Domingo 18.—Con la maestra de la pluma encarnada está el
nietecillo del viejo empleado, que fué herido en un ojo por la bola de
nieve de Garofi; lo hemos visto hoy en casa de su tío, que lo considera
como un hijo. Había concluido de escribir el cuento mensual para la
semana próxima, “El pequeño escribiente florentino”, que el maestro me
dió a copiar, y me dijo mi padre: “Vamos a subir al cuarto piso a ver
cómo está de su ojo aquel señor”. Hemos encontrado en una habitación
casi obscura, donde estaba el viejo en la cama, recostado, con muchos
almohadones detrás de la espalda; a la cabecera estaba sentada su mujer,
y a un lado el nietecillo, sin hacer nada.

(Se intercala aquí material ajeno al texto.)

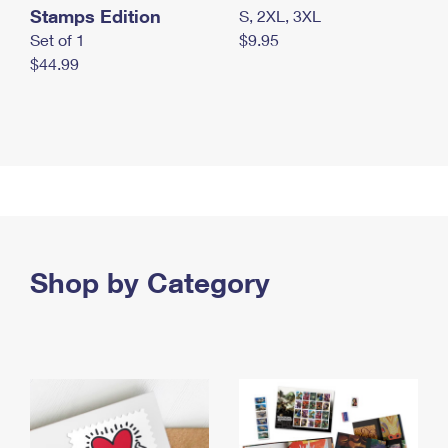
Stamps Edition
S, 2XL, 3XL
Set of 1
$9.95
$44.99
Shop by Category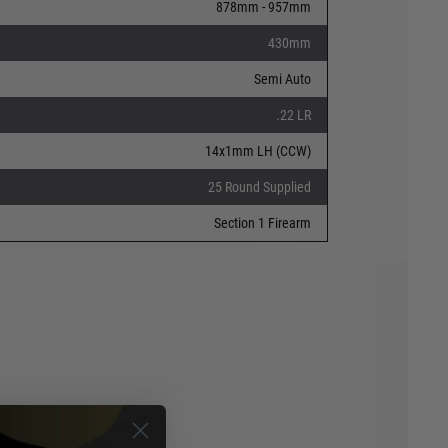
878mm - 957mm
430mm
Semi Auto
.22 LR
14x1mm LH (CCW)
25 Round Supplied
Section 1 Firearm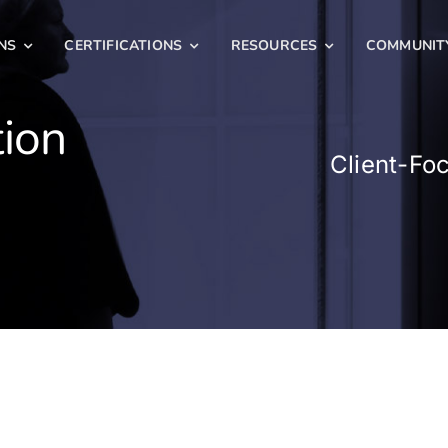
NS
CERTIFICATIONS
RESOURCES
COMMUNIT
tion
Client-Fo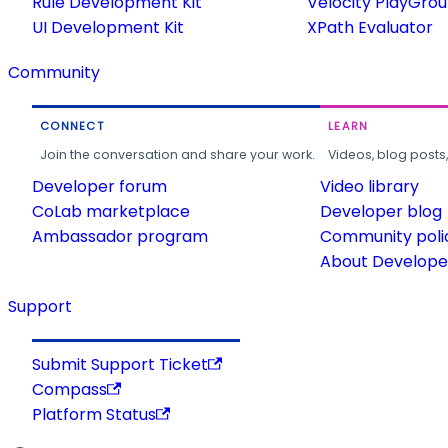
Rule Development Kit
Velocity PlayGro
UI Development Kit
XPath Evaluator
Community
CONNECT
LEARN
Join the conversation and share your work.
Videos, blog posts
Developer forum
Video library
CoLab marketplace
Developer blog
Ambassador program
Community poli
About Developer
Support
Submit Support Ticket
Compass
Platform Status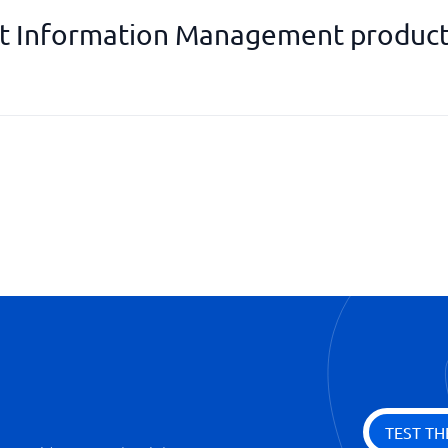
 Information Management product
Product calculations
Supplier management
Tracking products
Warehouse management
TEST TH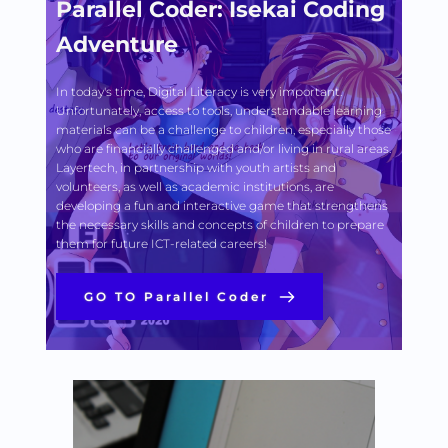
Parallel Coder: Isekai Coding 
Adventure
In today's time, Digital Literacy is very important. 
Unfortunately, access to tools, understandable learning 
materials can be a challenge to children, especially those 
who are financially challenged and/or living in rural areas. 
Layertech, in partnership with youth artists and 
volunteers, as well as academic institutions, are 
developing a fun and interactive game that strengthens 
the necessary skills and concepts of children to prepare 
them for future ICT-related careers! 
GO TO Parallel Coder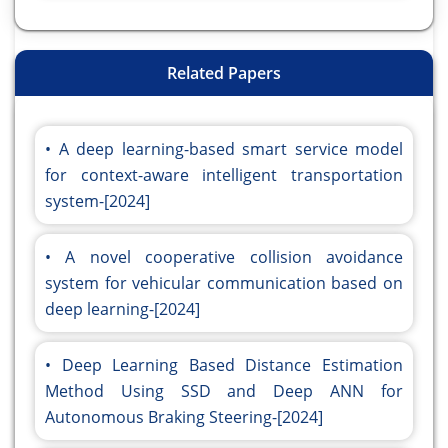
Related Papers
A deep learning-based smart service model
for context-aware intelligent transportation
system-[2024]
A novel cooperative collision avoidance
system for vehicular communication based on
deep learning-[2024]
Deep Learning Based Distance Estimation
Method Using SSD and Deep ANN for
Autonomous Braking Steering-[2024]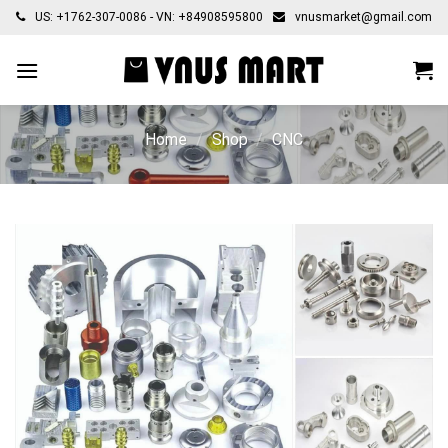
Skip
US: +1762-307-0086 - VN: +84908595800
vnusmarket@gmail.com
to
content
Home
/
Shop
/
CNC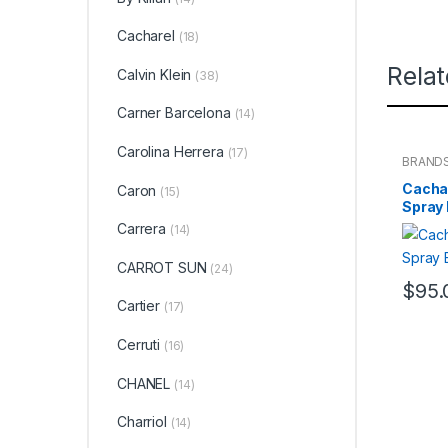
Cacharel
(18)
Rela
Calvin Klein
(38)
Carner Barcelona
(14)
Carolina Herrera
(17)
BRAND
WOME
Cachar
Caron
(15)
Spray
Carrera
(14)
CARROT SUN
(24)
$
95.
Cartier
(17)
Cerruti
(16)
CHANEL
(14)
Charriol
(14)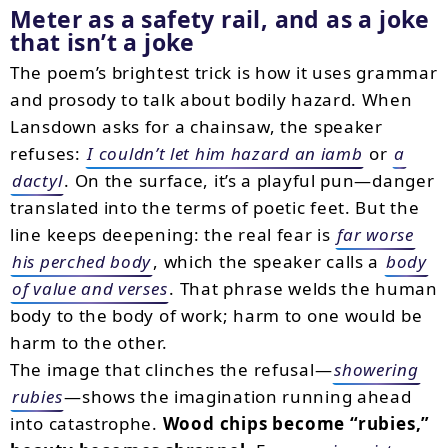
Meter as a safety rail, and as a joke
that isn’t a joke
The poem’s brightest trick is how it uses grammar
and prosody to talk about bodily hazard. When
Lansdown asks for a chainsaw, the speaker
refuses:
I couldn’t let him hazard an iamb
or
a
dactyl
. On the surface, it’s a playful pun—danger
translated into the terms of poetic feet. But the
line keeps deepening: the real fear is
far worse
his perched body
, which the speaker calls a
body
of value and verses
. That phrase welds the human
body to the body of work; harm to one would be
harm to the other.
The image that clinches the refusal—
showering
rubies
—shows the imagination running ahead
into catastrophe.
Wood chips become “rubies,”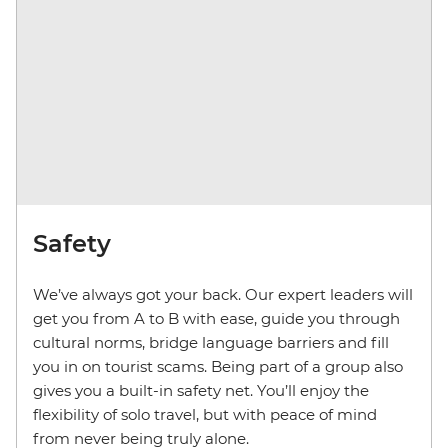
Safety
We’ve always got your back. Our expert leaders will
get you from A to B with ease, guide you through
cultural norms, bridge language barriers and fill
you in on tourist scams. Being part of a group also
gives you a built-in safety net. You’ll enjoy the
flexibility of solo travel, but with peace of mind
from never being truly alone.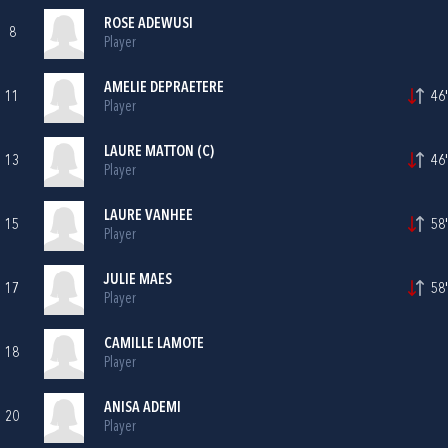
ROSE ADEWUSI
8
Player
AMELIE DEPRAETERE
11
46'
Player
LAURE MATTON (C)
13
46'
Player
LAURE VANHEE
15
58'
Player
JULIE MAES
17
58'
Player
CAMILLE LAMOTE
18
Player
ANISA ADEMI
20
Player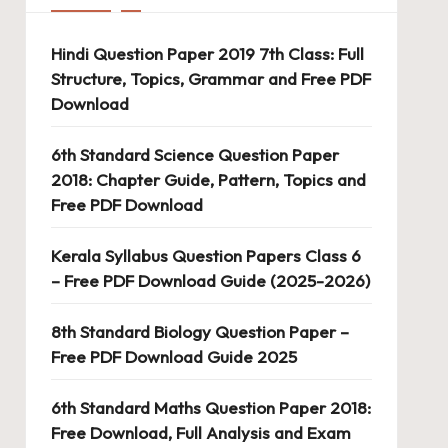
Hindi Question Paper 2019 7th Class: Full
Structure, Topics, Grammar and Free PDF
Download
6th Standard Science Question Paper
2018: Chapter Guide, Pattern, Topics and
Free PDF Download
Kerala Syllabus Question Papers Class 6
– Free PDF Download Guide (2025-2026)
8th Standard Biology Question Paper –
Free PDF Download Guide 2025
6th Standard Maths Question Paper 2018:
Free Download, Full Analysis and Exam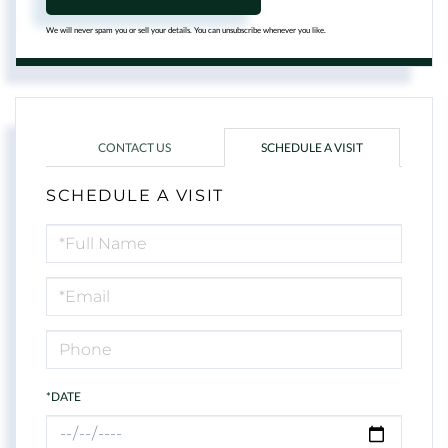
We will never spam you or sell your details. You can unsubscribe whenever you like.
CONTACT US
SCHEDULE A VISIT
SCHEDULE A VISIT
Schedule
a
Visit
*DATE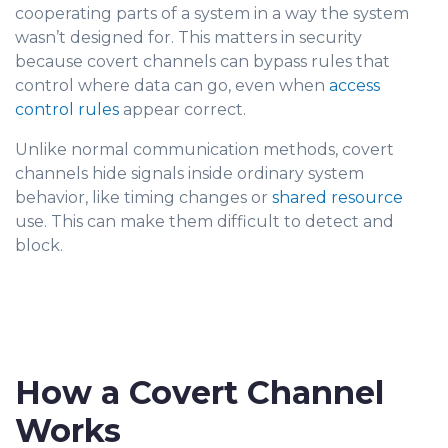
cooperating parts of a system in a way the system
wasn’t designed for. This matters in security
because covert channels can bypass rules that
control where data can go, even when
access
control rules
appear correct.
Unlike normal communication methods, covert
channels hide signals inside ordinary system
behavior, like timing changes or
shared resource
use. This can make them difficult to detect and
block.
How a Covert Channel
Works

El viejo tenía el ojo
vendado. Se alegró mucho de ver a mi padre; le hizo sentar y le dijo que
estaba mejor, y que no sólo no perdería el ojo, sino que dentro de
pocos días estaría curado. “Fué una desgracia—añadió—; siento el mal
rato que debió pasar aquel pobre muchacho”. Después nos ha hablado del
médico, que debía venir entonces a curarle. Precisamente en aquel
momento sonó la campanilla. “Será el médico”, dijo la señora. Se abre la
puerta... ¡y qué veo! Garofi, con su capote largo, de pie en el umbral,
con la cabeza baja y sin atreverse a entrar. “¿Quién es?”, pregunta el
enfermo. “Es el muchacho que tiró la bola...”, dice mi padre. El viejo
entonces exclamó: “¡Oh, pobre niño! Ven acá; has venido a preguntar cómo
está el herido, ¿no es verdad? Estoy mejor, tranquilízate; estoy mejor,
casi curado. Acércate”. Garofi, cada vez más cortado, se acercó a la
cama, esforzándose por no llorar, y el viejo lo acarició, pero sin poder
hablar tampoco. “Gracias—le dijo al fin el viejo—; ve, pues, a decir a
tus padres que todo va bien, que no se preocupen ya de esto”. Pero
Garofi no se movía; parecía que tenía que decir algo y no se atrevía.
“¿Qué tienes que decirme: qué quieres?”. “Yo... nada”. “Bien, hombre,
adiós; hasta la vista; vete, pues, con el corazón tranquilo”. Garofi fué
hasta la puerta; pero allí se volvió hacia el nietecillo, que lo seguía
y lo miraba con curiosidad. De pronto sacó de debajo del capote un
objeto; se lo dió al muchacho, diciéndole de prisa: “Es para ti”. Y se
fué como un relámpago. El niño enseñó el objeto a su abuelo; vimos que
encima había un letrero que decía: “Te regalo esto”. Lo miramos,
lanzamos una exclamación de sorpresa. Lo que el pobre Garofi había
llevado era el famoso álbum de la colección de sellos; la colección de
la que hablaba siempre, sobre la cual venía fundando tantas esperanzas, y
que tanto trabajo le había costado reunir: era su tesoro. ¡Pobre niño!
¡La mitad de su sangre regalaba a cambio del perdón!